#### EXERCISE DATA ####

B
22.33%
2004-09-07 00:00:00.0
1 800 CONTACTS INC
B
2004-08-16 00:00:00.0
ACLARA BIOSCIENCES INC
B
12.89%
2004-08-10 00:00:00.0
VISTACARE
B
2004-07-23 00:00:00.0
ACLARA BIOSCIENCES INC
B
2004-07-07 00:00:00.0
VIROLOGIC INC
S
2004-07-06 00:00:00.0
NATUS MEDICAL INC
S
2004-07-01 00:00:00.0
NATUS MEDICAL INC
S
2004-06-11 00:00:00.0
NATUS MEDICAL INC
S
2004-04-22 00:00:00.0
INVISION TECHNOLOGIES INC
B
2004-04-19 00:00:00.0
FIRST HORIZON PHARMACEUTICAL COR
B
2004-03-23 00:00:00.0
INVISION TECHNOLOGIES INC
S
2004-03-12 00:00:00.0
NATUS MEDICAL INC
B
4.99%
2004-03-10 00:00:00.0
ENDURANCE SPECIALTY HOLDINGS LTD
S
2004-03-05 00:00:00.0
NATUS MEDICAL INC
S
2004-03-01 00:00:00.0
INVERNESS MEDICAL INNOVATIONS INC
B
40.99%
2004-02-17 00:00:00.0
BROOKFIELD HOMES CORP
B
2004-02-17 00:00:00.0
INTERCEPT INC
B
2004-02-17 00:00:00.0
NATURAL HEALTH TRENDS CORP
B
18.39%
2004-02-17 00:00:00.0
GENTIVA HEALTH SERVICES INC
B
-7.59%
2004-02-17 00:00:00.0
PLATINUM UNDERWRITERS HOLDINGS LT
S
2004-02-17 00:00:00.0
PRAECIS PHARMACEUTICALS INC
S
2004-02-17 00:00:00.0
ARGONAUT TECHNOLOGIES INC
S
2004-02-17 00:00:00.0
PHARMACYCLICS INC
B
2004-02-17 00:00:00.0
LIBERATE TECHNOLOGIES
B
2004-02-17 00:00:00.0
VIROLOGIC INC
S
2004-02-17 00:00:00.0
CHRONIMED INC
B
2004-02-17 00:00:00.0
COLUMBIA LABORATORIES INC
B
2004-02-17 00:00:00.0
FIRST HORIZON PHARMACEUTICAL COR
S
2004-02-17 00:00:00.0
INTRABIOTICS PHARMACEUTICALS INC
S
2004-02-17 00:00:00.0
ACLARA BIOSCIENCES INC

####

> [EXERCISE AIM] Retype all the data, keeping every character the same.

> [RESPONSE FOR THIS EXERCISE]
B
22.33%
2004-09-07 00:00:00.0
1 800 CONTACTS INC
B
2004-08-16 00:00:00.0
ACLARA BIOSCIENCES INC
B
12.89%
2004-08-10 00:00:00.0
VISTACARE
B
2004-07-23 00:00:00.0
ACLARA BIOSCIENCES INC
B
2004-07-07 00:00:00.0
VIROLOGIC INC
S
2004-07-06 00:00:00.0
NATUS MEDICAL INC
S
2004-07-01 00:00:00.0
NATUS MEDICAL INC
S
2004-06-11 00:00:00.0
NATUS MEDICAL INC
S
2004-04-22 00:00:00.0
INVISION TECHNOLOGIES INC
B
2004-04-19 00:00:00.0
FIRST HORIZON PHARMACEUTICAL COR
B
2004-03-23 00:00:00.0
INVISION TECHNOLOGIES INC
S
2004-03-12 00:00:00.0
NATUS MEDICAL INC
B
4.99%
2004-03-10 00:00:00.0
ENDURANCE SPECIALTY HOLDINGS LTD
S
2004-03-05 00:00:00.0
NATUS MEDICAL INC
S
2004-03-01 00:00:00.0
INVERNESS MEDICAL INNOVATIONS INC
B
40.99%
2004-02-17 00:00:00.0
BROOKFIELD HOMES CORP
B
2004-02-17 00:00:00.0
INTERCEPT INC
B
2004-02-17 00:00:00.0
NATURAL HEALTH TRENDS CORP
B
18.39%
2004-02-17 00:00:00.0
GENTIVA HEALTH SERVICES INC
B
-7.59%
2004-02-17 00:00:00.0
PLATINUM UNDERWRITERS HOLDINGS LT
S
2004-02-17 00:00:00.0
PRAECIS PHARMACEUTICALS INC
S
2004-02-17 00:00:00.0
ARGONAUT TECHNOLOGIES INC
S
2004-02-17 00:00:00.0
PHARMACYCLICS INC
B
2004-02-17 00:00:00.0
LIBERATE TECHNOLOGIES
B
2004-02-17 00:00:00.0
VIROLOGIC INC
S
2004-02-17 00:00:00.0
CHRONIMED INC
B
2004-02-17 00:00:00.0
COLUMBIA LABORATORIES INC
B
2004-02-17 00:00:00.0
FIRST HORIZON PHARMACEUTICAL COR
S
2004-02-17 00:00:00.0
INTRABIOTICS PHARMACEUTICALS INC
S
2004-02-17 00:00:00.0
ACLARA BIOSCIENCES INC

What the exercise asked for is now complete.